▶ Exercise details
Find out how many lines in the records have the string "Lemken" in them, and state only that number.

[Data records]
--- --- ---

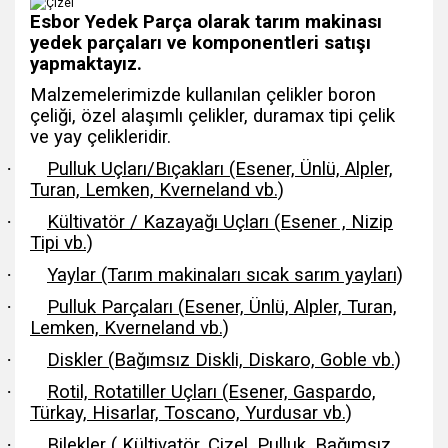
Esbor Yedek Parça olarak tarım makinası
yedek parçaları ve komponentleri satışı
yapmaktayız.
Malzemelerimizde kullanılan çelikler boron
çeliği, özel alaşımlı çelikler, duramax tipi çelik
ve yay çelikleridir.
·
Pulluk Uçları/Bıçakları (Esener, Ünlü, Alpler,
Turan, Lemken, Kverneland vb.)
·
Kültivatör / Kazayağı Uçları (Esener , Nizip
Tipi vb.)
·
Yaylar (Tarım makinaları sıcak sarım yayları)
·
Pulluk Parçaları (Esener, Ünlü, Alpler, Turan,
Lemken, Kverneland vb.)
·
Diskler (Bağımsız Diskli, Diskaro, Goble vb.)
·
Rotil, Rotatiller Uçları (Esener, Gaspardo,
Türkay, Hisarlar, Toscano, Yurdusar vb.)
·
Bilekler ( Kültivatör, Çizel, Pulluk, Bağımsız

--- --- ---

▶ Output
2